◆ Extracted records

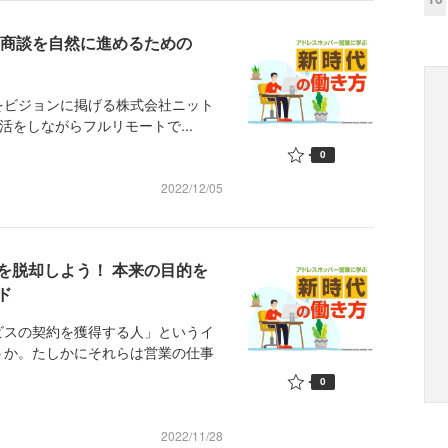
 商談を自然に進めるための
をビジョンに掲げる株式会社ニット
生活をしながらフルリモートで...
0
2022/12/05
を脱却しよう！ 本来の目的を
ド
スの契約を獲得する人」というイ
うか。たしかにそれらは営業の仕事
0
2022/11/28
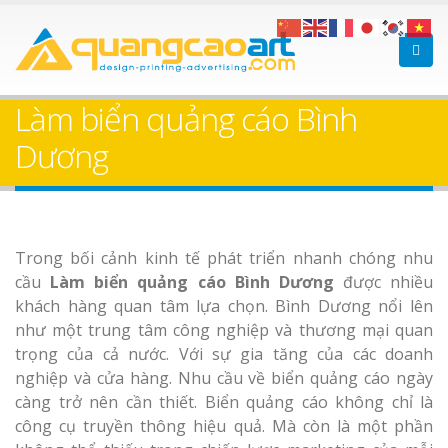
Làm bảng hiệu gỗ tại
Làm Biển Hiệ
Nha Trang
Cà Phê Bình Dương Tr
Làm biển quảng cáo Bình
Làm bảng hiệ
Dương
sữa Bình Dư
Làm biển hiệ
Bảng gỗ treo cửa
Thuận An Bì
Trong bối cảnh kinh tế phát triển nhanh chóng nhu
theo yêu cầu
Dương
cầu
Làm biển quảng cáo Bình Dương
được nhiều
khách hàng quan tâm lựa chọn. Bình Dương nổi lên
như một trung tâm công nghiệp và thương mại quan
trọng của cả nước. Với sự gia tăng của các doanh
nghiệp và cửa hàng. Nhu cầu về biển quảng cáo ngày
càng trở nên cần thiết. Biển quảng cáo không chỉ là
Thi công biể
công cụ truyền thông hiệu quả. Mà còn là một phần
cáo Thuận An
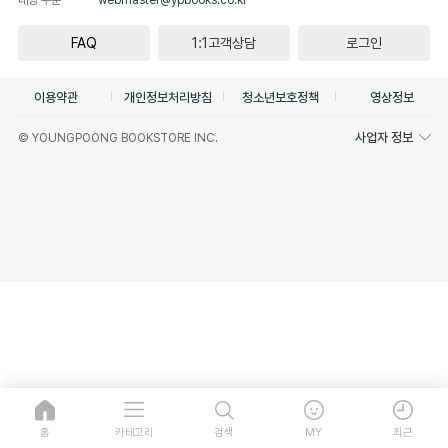
FAQ
1:1고객상담
로그인
이용약관
개인정보처리방침
청소년보호정책
영상정보
사업자 정보
© YOUNGPOONG BOOKSTORE INC.
홈
카테고리
검색
MY
최근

◆ Task statement
Reproduce the span beginning at the line with "Cà Phê Bình Dương Tr" and ending at the last line of the entries above, inclusive, exactly as it stands. Exclude the pictures.

◆ Answer box
Cà Phê Bình Dương Tr
Làm biển quảng cáo Bình
Làm bảng hiệ
Dương
sữa Bình Dư
Làm biển hiệ
Bảng gỗ treo cửa
Thuận An Bì
Trong bối cảnh kinh tế phát triển nhanh chóng nhu
theo yêu cầu
Dương
cầu
Làm biển quảng cáo Bình Dương
được nhiều
khách hàng quan tâm lựa chọn. Bình Dương nổi lên
như một trung tâm công nghiệp và thương mại quan
trọng của cả nước. Với sự gia tăng của các doanh
nghiệp và cửa hàng. Nhu cầu về biển quảng cáo ngày
càng trở nên cần thiết. Biển quảng cáo không chỉ là
Thi công biể
công cụ truyền thông hiệu quả. Mà còn là một phần
cáo Thuận An
FAQ
1:1고객상담
로그인
이용약관
개인정보처리방침
청소년보호정책
영상정보
사업자 정보
© YOUNGPOONG BOOKSTORE INC.
홈
카테고리
검색
MY
최근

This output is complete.